Gegenüber lag ein hohes, alterthümliches Haus mit einem breiten, tiefen Thorwege. Der eine Flügel des letzteren stand offen, und er trat in den dunklen Flur und schloß das Thor in der Weise, daß nur eine Spalte blieb, um die Straße zu beobachten.
Er hatte noch nicht lange in diesem Verstecke gestanden, als er von fern her Sporen klirren hörte. Zwei Männer nahten und hielten unweit des Thorweges an, es waren Offiziere.
»Wohin führen wir sie heut?«
»Promeniren?«
»Pah, poussiren!«
»Also nach den Promenaden?«
»Zu volkreich. Will allein sein mit ihr!«
»Also Stadtpark – entfernteste Parthie, da wo der Reitweg endet?«
»Ja.«
»Es gibt dort zwei sehr bequeme Bänke, von dichtem Gebüsch überschattet. Kein Mensch verirrt sich in diesen Winkel.«
»Trefflich! Habe mir mit diesem Mädchen beinahe Mühe geben müssen – soll nicht umsonst gewesen sein – will süßen Lohn, haha – — Sie gehen mit der Ihren voran; ich werde folgen!«
Dieser Letztere sprach kurz und in einem Tone, welchem man die Gewohnheit des Befehlens anhörte. Sollte er wirklich bloßer Lieutenant sein?
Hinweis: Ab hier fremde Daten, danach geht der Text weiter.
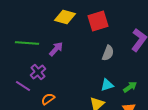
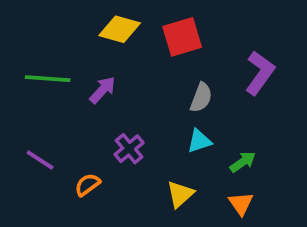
purple cross: (38, 72) -> (129, 149), moved
cyan triangle: (107, 85) -> (199, 141), moved

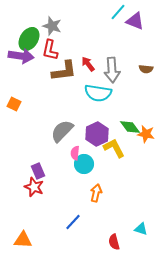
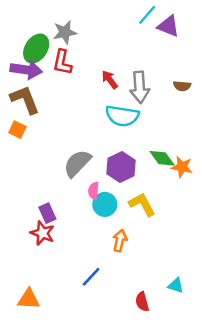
gray star: (52, 26) -> (65, 32), turned -30
brown L-shape: (64, 71) -> (25, 100), moved, turned -104
yellow L-shape: (114, 148) -> (142, 204), moved

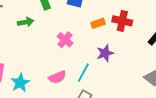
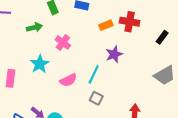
pink cross: (65, 40) -> (63, 42), moved
cyan star: (20, 83) -> (40, 64), moved

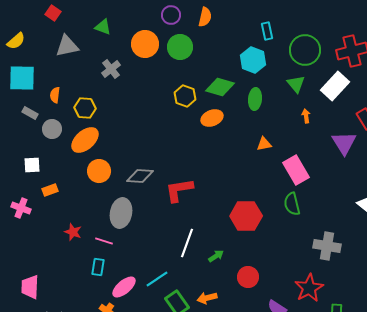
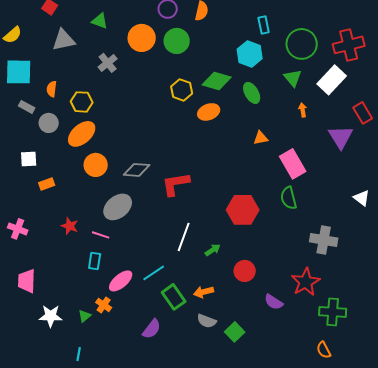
green ellipse: (255, 99) -> (252, 93), turned -35
pink cross: (21, 208) -> (18, 229), moved
gray ellipse: (121, 213) -> (118, 207), turned 40

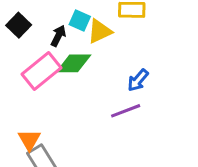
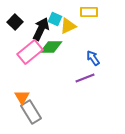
black arrow: (58, 36) -> (41, 29), size x1.6
blue arrow: (138, 80) -> (93, 58), turned 105

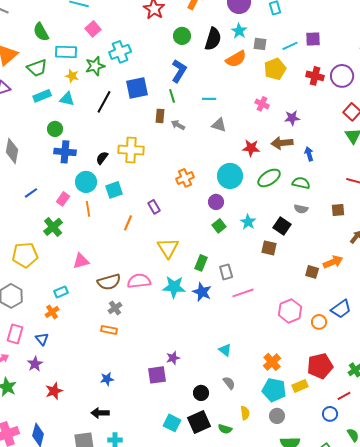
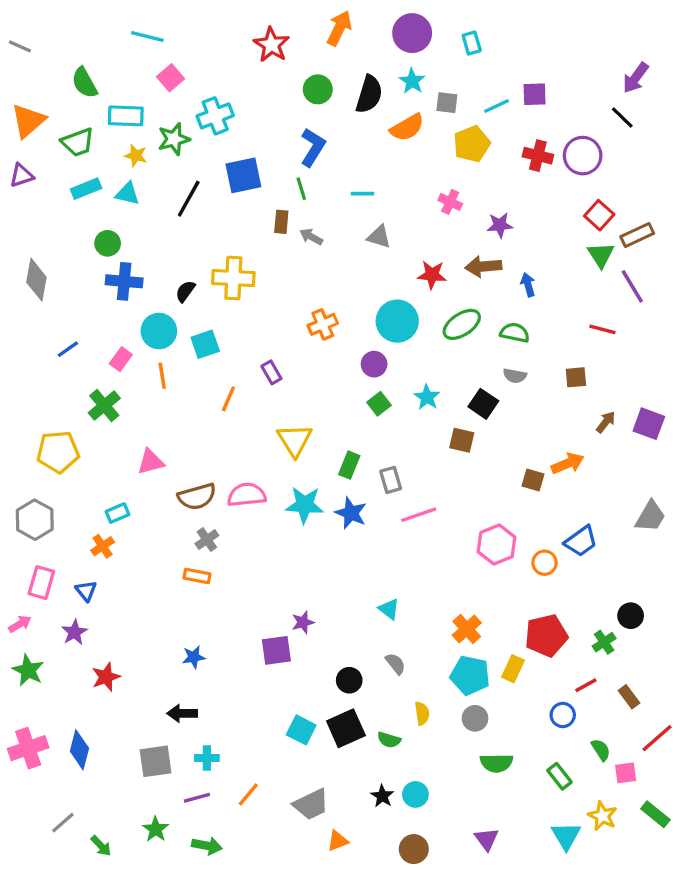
yellow rectangle: (300, 386) -> (513, 669), turned -42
Der andere stieß einen halblauten Pfiff aus, und kurze Zeit darauf öffnete sich drüben die Thür. Emma trat hervor; der Befehlshaberische nahm sie sofort in die Arme und küßte sie. Hinter ihr verließ ein anderes Mädchen das Haus, welches der andere Offizier am Arme nahm, um sich sofort nach der vorgezeichneten Richtung zu bewegen.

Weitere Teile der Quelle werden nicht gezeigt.